* _WHAT YOU SHOULD DO_
When scanning the data, count every line with "were" in it, and report only the resulting number.

----------------------------------------

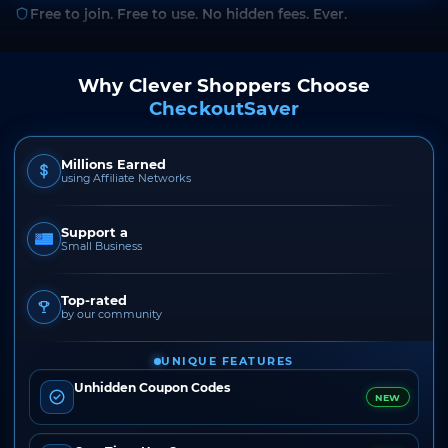
Free to join. Free to use. No hidden fees. Ever.
Why Clever Shoppers Choose
CheckoutSaver
Millions Earned
using Affiliate Networks
Support a
Small Business
Top-rated
by our community
UNIQUE FEATURES
Unhidden Coupon Codes
NEW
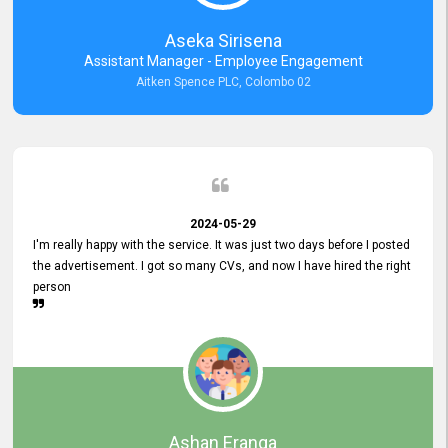
Aseka Sirisena
Assistant Manager - Employee Engagement
Aitken Spence PLC, Colombo 02
2024-05-29
I'm really happy with the service. It was just two days before I posted
the advertisement. I got so many CVs, and now I have hired the right
person
Ashan Eranga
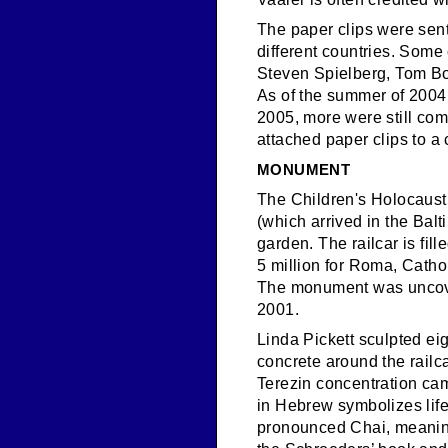
The paper clips were sent
different countries. Some 
Steven Spielberg, Tom Bo
As of the summer of 2004,
2005, more were still comi
attached paper clips to a 
MONUMENT
The Children's Holocaust
(which arrived in the Bal
garden. The railcar is fil
5 million for Roma, Cath
The monument was uncover
2001.
Linda Pickett sculpted ei
concrete around the railca
Terezin concentration ca
in Hebrew symbolizes life 
pronounced Chai, meaning l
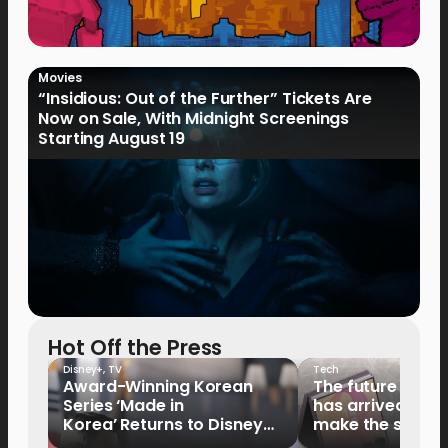
Movies
“Insidious: Out of the Further” Tickets Are
Now on Sale, With Midnight Screenings
Starting August 19
Hot Off the Press
Disney+
,
TV
Tech
Award-Winning Korean
The future of fo
Series ‘Made in
has arrived: It’s 
Korea’ Returns to Disney+
make the switch
Philippines on September 9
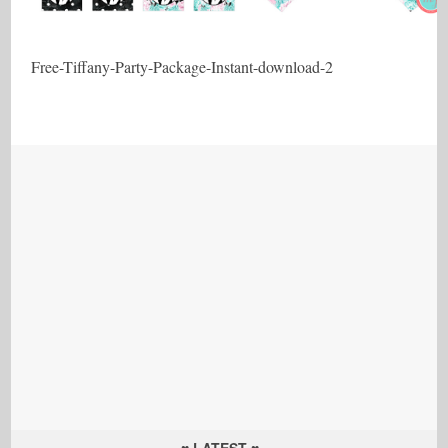
Free-Tiffany-Party-Package-Instant-download-2
♥ LATEST ♥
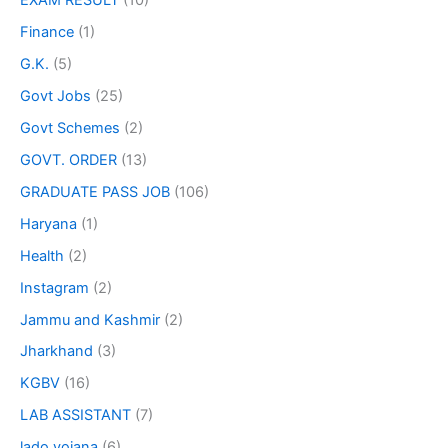
EXAM RESULT
(10)
Finance
(1)
G.K.
(5)
Govt Jobs
(25)
Govt Schemes
(2)
GOVT. ORDER
(13)
GRADUATE PASS JOB
(106)
Haryana
(1)
Health
(2)
Instagram
(2)
Jammu and Kashmir
(2)
Jharkhand
(3)
KGBV
(16)
LAB ASSISTANT
(7)
lado yojana
(6)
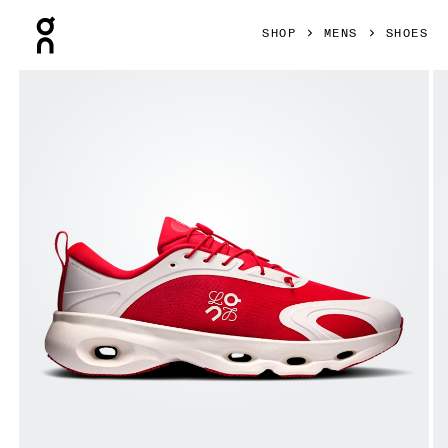
Press Escape to close navigation
SHOP
MENS
SHOES
Product gallery item 1 out of 6 On Cloudsolo LOEWE Red &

----------------------------------------

* _ANSWER BOX_
2